Sports Massage – Events and Training?
While ‘sports’ massage can be for anybody with an active repetitive leisure or professional lifestyle, this post covers sports people…weekend warriors, professional athletes and generally anyone in the ‘performance’ sports bracket.
There are four specific times when sports massage therapists are of value to performance athletes:
1) Training Massage. The massage therapist starts the session with a vigorous effleurage in order to warm up muscles and get the blood circulation pumping in order to relax muscles, mind, and engorge stressed muscle tissues. Although effleurage is a ‘surface’ Swedish stroke – usually related to the longer, gentler spreading of oil or lotion on the body generally going along the direction of the muscle fibers. In sports massage there should be little or no oil or lotion at all. The strokes will be shorter, cross-fiber sometimes, with at least enough pressure to affect the surface muscles (to start with). Some friction, and short-frequency, vibration strokes may also be used.
As the body responds by loosening up, the training massage with proceed to deeper layers in order to detach adhesions, align muscle fibers and release and loosen fascia. the hoped-for results will be increased range of motion and greater potential for muscular performance.
2) Pre-Event Massage. This should be a light preparatory massage to prepare the athlete mentally as much as physically for an athletic event. A deep massage would be counter-productive here because always a deep massage requires some physiological recovery time even from the most beneficial of massages.
Think of a warm-up time for the muscles. Friction strokes, jostling, pressure will all bring warming life-giving energy to the muscles and get the athlete ‘psyched-up’ for the event.

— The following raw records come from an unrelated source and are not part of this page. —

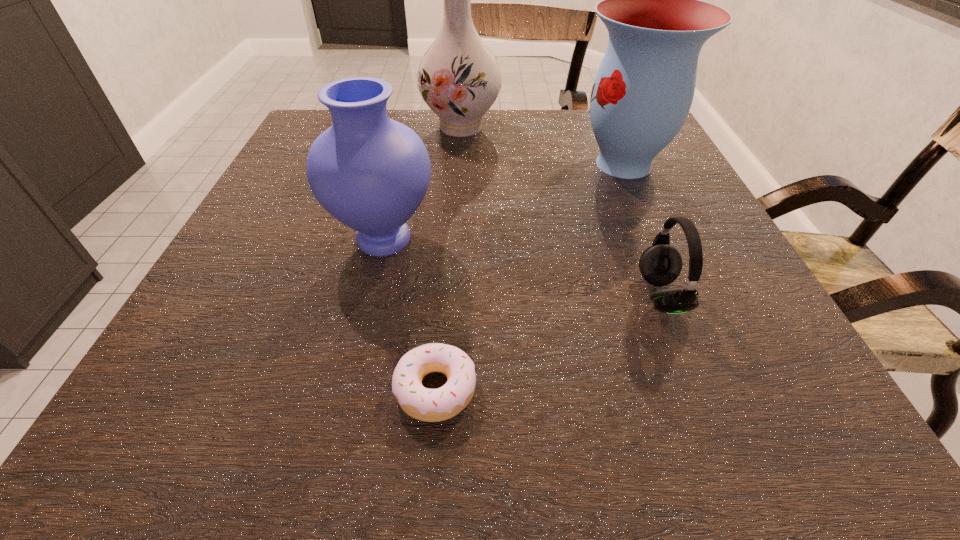 The image size is (960, 540). I want to click on the rightmost vase, so click(x=642, y=93).

Where is `the nearest vase`? the nearest vase is located at coordinates (371, 173).

Find the location of a particular element. This screenshot has height=540, width=960. the fourth tallest object is located at coordinates (660, 264).

Locate an element on the screen. the shortest object is located at coordinates (430, 405).

Where is `the nearest object`? This screenshot has height=540, width=960. the nearest object is located at coordinates (430, 405).

You are a GUI agent. You are given a task and a screenshot of the screen. Output one action in this format:
    pyautogui.click(x=<x>, y=<y>)
    Task: Click on the free space located on the front of the rightmost vase
    This screenshot has height=540, width=960.
    Given the screenshot: What is the action you would take?
    pyautogui.click(x=672, y=275)

Identify the location of vacant space located on the right of the nearest vase. (529, 239).

Locate an element on the screen. This screenshot has width=960, height=540. free space located 0.240m on the ear cups of the second shortest object is located at coordinates (491, 296).

Image resolution: width=960 pixels, height=540 pixels. I want to click on vacant space located 0.170m on the ear cups of the second shortest object, so click(x=535, y=296).

Locate an element on the screen. vacant position located on the ear cups of the second shortest object is located at coordinates (585, 296). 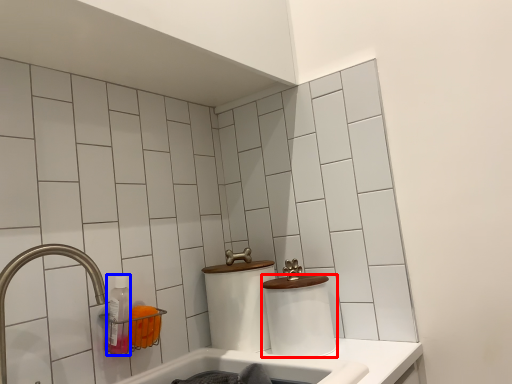 Question: Which of the following is the closest to the observer, toilet paper (highlighted by a red box) or bottle (highlighted by a blue box)?

Choices:
 (A) toilet paper
 (B) bottle

Answer: (B) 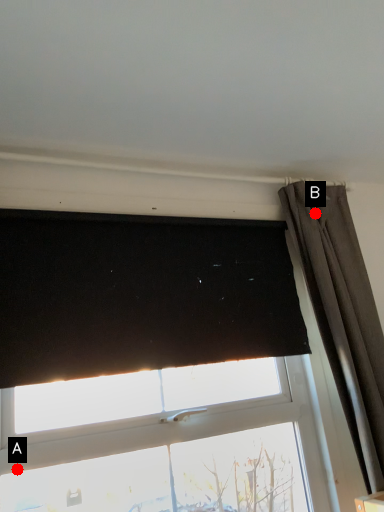 Question: Two points are circled on the image, labeled by A and B beside each circle. Which of the following is the farthest from the observer?

Choices:
 (A) A is further
 (B) B is further

Answer: (B) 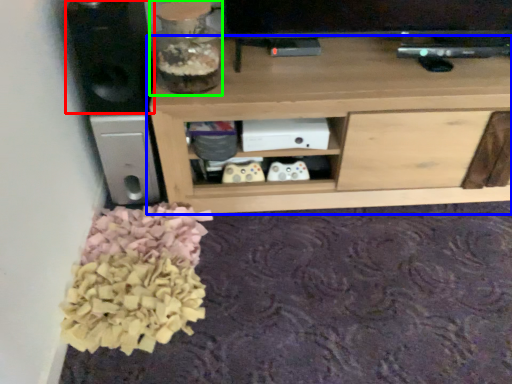 Question: Considering the real-world distances, which object is closest to speaker (highlighted by a red box)? shelf (highlighted by a blue box) or glass vase (highlighted by a green box).

Choices:
 (A) shelf
 (B) glass vase

Answer: (B) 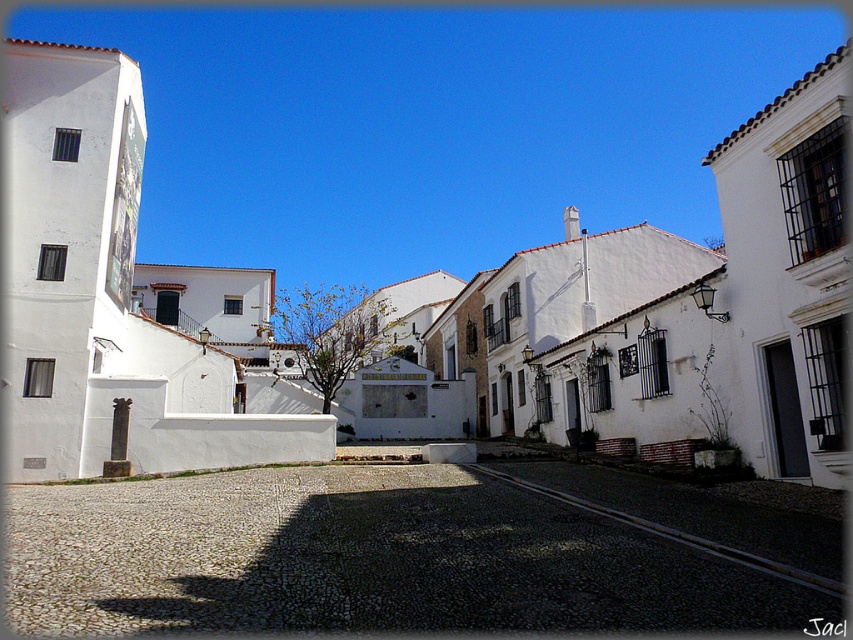 Which is more to the left, gray cobblestone alley at center or white matte building at center?

gray cobblestone alley at center

Between gray cobblestone alley at center and white matte building at center, which one is positioned lower?

Positioned lower is gray cobblestone alley at center.

I want to click on gray cobblestone alley at center, so [360, 560]. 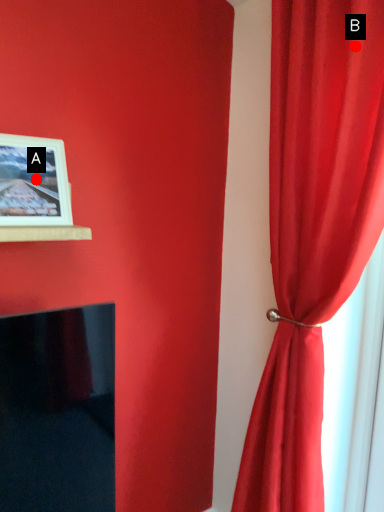 Question: Two points are circled on the image, labeled by A and B beside each circle. Which of the following is the closest to the observer?

Choices:
 (A) A is closer
 (B) B is closer

Answer: (B) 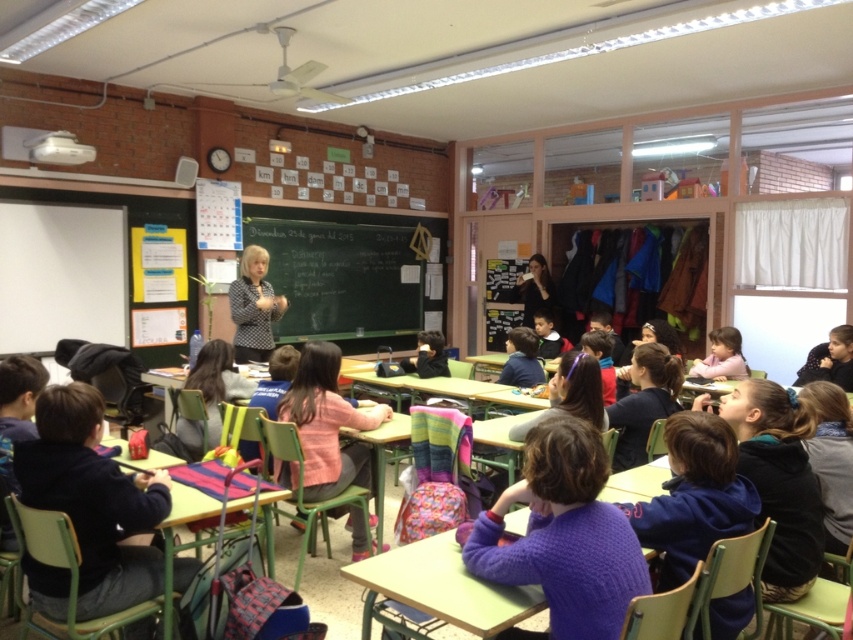 In the scene shown: You are standing in the classroom and want to reach both the point at coordinates (689, 428) and the point at coordinates (538, 381). Which point will you reach first if you move straight towards them?

You will reach the point at coordinates (689, 428) first because it is closer to you than the point at coordinates (538, 381).

You are standing at the entrance of the classroom and see the point at coordinates (328, 422). What object is located at that point?

The point at coordinates (328, 422) corresponds to the pink fabric backpack at center.

You are a student who wants to place both the purple fleece jacket at lower right and the blue sweater at center on your desk. The desk has a width of 40 cm. Can both items fit side by side?

The purple fleece jacket at lower right is wider than the blue sweater at center. Since the desk is only 40 cm wide, it depends on the combined width of both items. However, without knowing their exact dimensions, we cannot confirm if they will fit together.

3) Post-Event Massage. Athletic performance will create lactic acid build-up and toxins in and around the muscles. After an important cool-down period (slowly working down the intensity of the competition by walking around, shaking limbs etc.) gentle massage and facilitated movement will help to increase blood flow and therefore flush out those toxins and remove those lactic acids. Spasmed muscles, or those with that potential, will also benefit. Overall, the entire musk-skeletal system benefits from the relaxation and return to homeostasis brought-on by post-event massage. Most importantly, the athlete will be more ready for his next event if he leaves this one in great shape.
Injuries can occur in evens – from strains to sprains, micro tears in muscle fibers or even falls causing more serious damage. In more serious cases, care must be taken in post-event massage not to work on an injured athlete unless a proper diagnosis has been provided by a higher medical-care authority.
Spasmed muscles can be relaxed with gentler, passive techniques, while more active techniques can increase range of motion. Some common-sense exercises can be discussed with the athlete t help with recovery and prepare for the next event – also helping with prevention of future injuries.